When using this command I got the same failure:

$ docker run -v $(pwd):/metanorma --platform linux/amd64 metanorma/metanorma metanorma --agree-to-terms document.adoc
...
java -Xss5m -Xmx2048m -jar /usr/local/bundle/gems/mn2pdf-1.38.1/lib/../bin/mn2pdf.jar --xml-file "/metanorma/document.presentation.xml" --xsl-file "/usr/local/bundle/gems/metanorma-ogc-1.5.5/lib/isodoc/ogc/ogc.standard.xsl" --pdf-file "/metanorma/document.pdf" --font-manifest "/tmp/fontist_locations20220211-1-194yetp.yml"
[mn2pdf] Fatal: mn2pdf 

#
# A fatal error has been detected by the Java Runtime Environment:
#
#  SIGSEGV (0xb) at pc=0x00000040144d34e0, pid=118, tid=124
#
# JRE version: OpenJDK Runtime Environment (11.0.13+8) (build 11.0.13+8-post-Debian-1deb11u1)
# Java VM: OpenJDK 64-Bit Server VM (11.0.13+8-post-Debian-1deb11u1, mixed mode, sharing, tiered, compressed oops, g1 gc, linux-amd64)
# Problematic frame:
# J 927 c1 java.lang.String.compareTo(Ljava/lang/String;)I java.base@11.0.13 (63 bytes) @ 0x00000040144d34e0 [0x00000040144d34a0+0x0000000000000040]
#
# No core dump will be written. Core dumps have been disabled. To enable core dumping, try "ulimit -c unlimited" before starting Java again
#
# An error report file with more information is saved as:
# /metanorma/hs_err_pid118.log
Compiled method (c1)    6547 1411       3       org.apache.xalan.processor.XSLTElementProcessor::setPropertiesFromAttributes (506 bytes)
 total in heap  [0x0000004014614a90,0x000000401461db50] = 37056
 relocation     [0x0000004014614c08,0x00000040146152c0] = 1720
 main code      [0x00000040146152c0,0x000000401461b520] = 25184
 stub code      [0x000000401461b520,0x000000401461b7a0] = 640
 oops           [0x000000401461b7a0,0x000000401461b7c8] = 40
 metadata       [0x000000401461b7c8,0x000000401461b978] = 432
 scopes data    [0x000000401461b978,0x000000401461ca70] = 4344
 scopes pcs     [0x000000401461ca70,0x000000401461d7c0] = 3408
 dependencies   [0x000000401461d7c0,0x000000401461d808] = 72
 handler table  [0x000000401461d808,0x000000401461d988] = 384
 nul chk table  [0x000000401461d988,0x000000401461db50] = 456
Could not load hsdis-amd64.so; library not loadable; PrintAssembly is disabled
#
# If you would like to submit a bug report, please visit:
#   https://bugs.debian.org/openjdk-11
# Preparing...
Input: XML (/metanorma/document.presentation.xml)
Input: XSL (/usr/local/bundle/gems/metanorma-ogc-1.5.5/lib/isodoc/ogc/ogc.standard.xsl)
Output: PDF (/metanorma/document.pdf)

qemu: uncaught target signal 6 (Aborted) - core dumped
Aborted
CAMOBAP commented 2 years ago

@ronaldtse to be on the same page, which document have you tried?

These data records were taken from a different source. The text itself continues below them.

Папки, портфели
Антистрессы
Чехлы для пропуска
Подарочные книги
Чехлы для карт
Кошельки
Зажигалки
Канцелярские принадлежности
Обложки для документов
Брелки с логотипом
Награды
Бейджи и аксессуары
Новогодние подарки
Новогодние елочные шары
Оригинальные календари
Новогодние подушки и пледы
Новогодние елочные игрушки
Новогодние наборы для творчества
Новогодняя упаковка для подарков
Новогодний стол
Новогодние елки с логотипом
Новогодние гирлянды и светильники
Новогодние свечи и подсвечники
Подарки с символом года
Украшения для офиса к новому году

ronaldtse commented 2 years ago

This document is mn-samples-ogc/sources/style-sample.

@CAMOBAP .

ronaldtse commented 2 years ago

Again this only happens on Apple M1, running a linux/amd64 container (because we don't have linux/arm64 container)

ronaldtse commented 2 years ago

This should be fixed once #123 is completed.

ronaldtse commented 2 years ago

This issue cannot be fixed -- this is a Docker issue with running x86_64 containers on Apple M1. Closing.